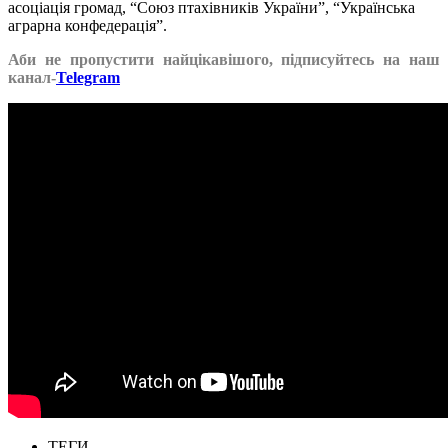
асоціація громад, “Союз птахівників України”, “Українська
аграрна конфедерація”.
Аби не пропустити найцікавішого, підписуйтесь на наш
канал-
Telegram
ТЕГИ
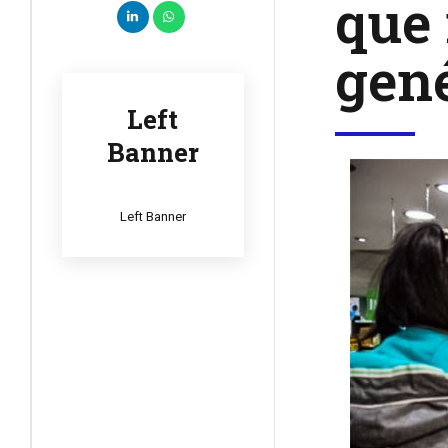
que
gen
Left
Banner
Left Banner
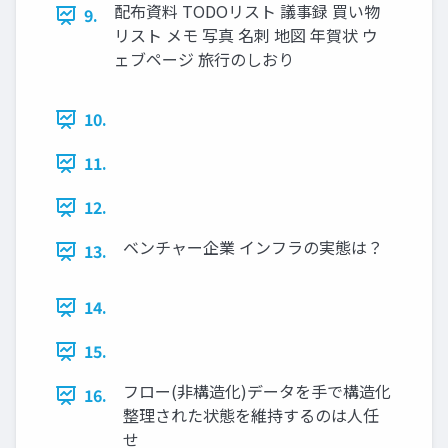
配布資料 TODOリスト 議事録 買い物
9.
リスト メモ 写真 名刺 地図 年賀状 ウ
ェブページ 旅行のしおり
10.
11.
12.
ベンチャー企業 インフラの実態は？
13.
14.
15.
フロー(非構造化)データを手で構造化
16.
整理された状態を維持するのは人任
せ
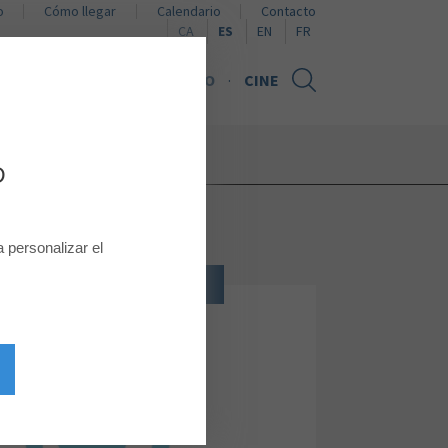
o
Cómo llegar
Calendario
Contacto
Naviguer en català
Browse in English
Naviguer en français
CA
ES
EN
FR
NOTICIAS
TARJETA REGALO
CINE
D
personalizar el
CULTURA, OCIO, TECNOLOGIA
MOVISTAR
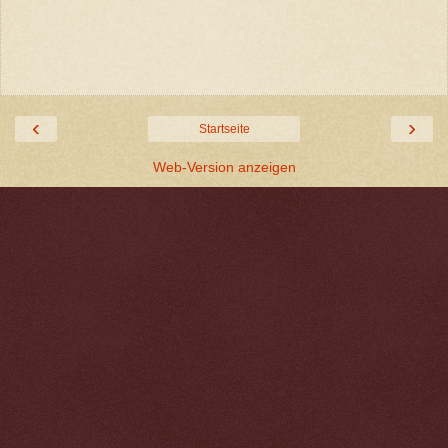
‹
›
Startseite
Web-Version anzeigen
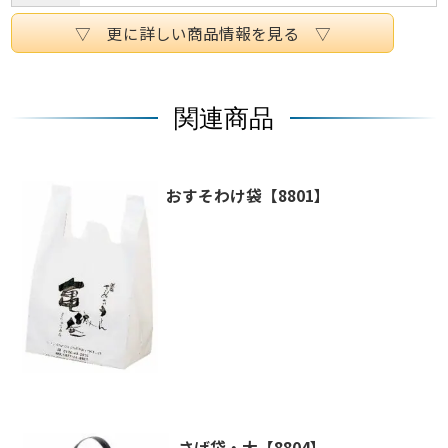
▽ 更に詳しい商品情報を見る ▽
関連商品
おすそわけ袋【8801】
さげ袋・大【8804】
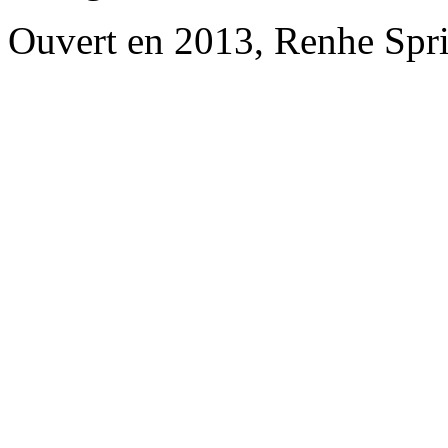
Ouvert en 2013, Renhe Spr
* * * * * * *
- REQUIREMENT
Leave every picture out and set down exactly the lines running from the one with "配布資料 TODOリスト 議事録 買い物" to the last line of the material above.

- EXPECTED ANSWER
配布資料 TODOリスト 議事録 買い物
9.
リスト メモ 写真 名刺 地図 年賀状 ウ
ェブページ 旅行のしおり
10.
11.
12.
ベンチャー企業 インフラの実態は？
13.
14.
15.
フロー(非構造化)データを手で構造化
16.
整理された状態を維持するのは人任
せ
o
Cómo llegar
Calendario
Contacto
Naviguer en català
Browse in English
Naviguer en français
CA
ES
EN
FR
NOTICIAS
TARJETA REGALO
CINE
D
personalizar el
CULTURA, OCIO, TECNOLOGIA
MOVISTAR
‹
›
Startseite
Web-Version anzeigen
▽ 更に詳しい商品情報を見る ▽
関連商品
おすそわけ袋【8801】
さげ袋・大【8804】
Ouvert en 2013, Renhe Spr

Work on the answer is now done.